Liberty your rotation looks good, but you have alot of leg work. Question for you? Are you doing KB along w/B&G in its entirety?


Yes, for BG, no plyo on KM. I do one in the Am and one in the PM. It is a LOT of leg work, but I have seen amazing results. I dont care for plyo much, I know it's good for me, but it's almost too much with the rotation.

I've always had thick thighs, esp my inner thighs, and wanted to take them to the next level, and it's really paying off! the last couple of weeks I have swapped my BG from Sat to Thurs, as I waitress on weekends now and am constantly on the run and work 9 to 10 hours on my feet, and didnt think it was a great idea to do that with BG on the same day.

I will take 2 week recovery week before moving onto my next rotation.
 
Liberty, how long would you say it took to see results and were you very strict with calorie intake and diet? I was thinking of trying your routine to see if it'll give me a break through.
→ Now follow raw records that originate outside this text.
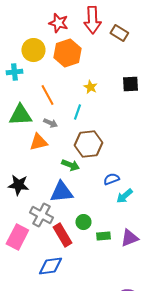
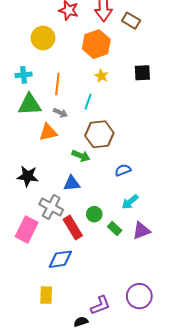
orange hexagon: (67, 53) -> (96, 44), moved
cyan cross: (14, 72) -> (24, 75), moved
orange line: (47, 95) -> (57, 84), turned 35
blue triangle: (61, 192) -> (72, 183), size x0.7
cyan arrow: (124, 196) -> (130, 202), moved
green rectangle: (103, 236) -> (115, 228), turned 48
Did you ever use any of Cathe's KB videos?
 
Liberty, how long would you say it took to see results and were you very strict with calorie intake and diet? I was thinking of trying your routine to see if it'll give me a break through. Did you ever use any of Cathe's KB videos?

I'm at the end of the rotation, next week is the last week of the 3rd month. I have noticed changes in my legs for the last month at least. About 3 weeks ago my husbands best friend commented on my legs! Hubby has made a few comments too on how my booty is firmer and my legs look more muscular.
I don't know how true it is, but had read that if you want to make something smaller, you work it more. They said that's why body builders work abs every day. So I decided to work my legs more. I have to say my inner thighs have sure taken a turn for the better! Plus the rest of my legs and booty.

Just make sure and listen to your body, if your legs are too fried, swap up a day, or take it off completely. I had a harder time following the doubles and BG 2X a week for the first month, I pushed BG more, but if I couldn't do the second lower body workout, I took a break, did more yoga and stretched. By the second month, it was much easier, and now I'm actually adding BG an extra day a week.

I still have some cellulite, dont get me wrong, but it's MUCH better! And I'm comfortable in shorts around town. Which is good, cause it's hot! LOL

Not to mention my upper body has seen some great improvements! I have more definition now. And a LOT more strength!! My back is amazing! Right now it's my favorite body part. I was helping a friend work on their barn, and hubby had taken a pic and I couldn't believe all the muscles and definition!

As for nutrition, I didn't change much, I eat right most of the time anyway. My only problem is that I'm actually not always getting enough in. Because of the intense routine, I needed to up my cals a good 200 a day, and I have a hard enough time getting in my normal cals as it is. My problem comes on weekends especially as I waitress, and am on the run, and the only waitress on the shift. So, I tend to work most or all day without eating. Which is really bad.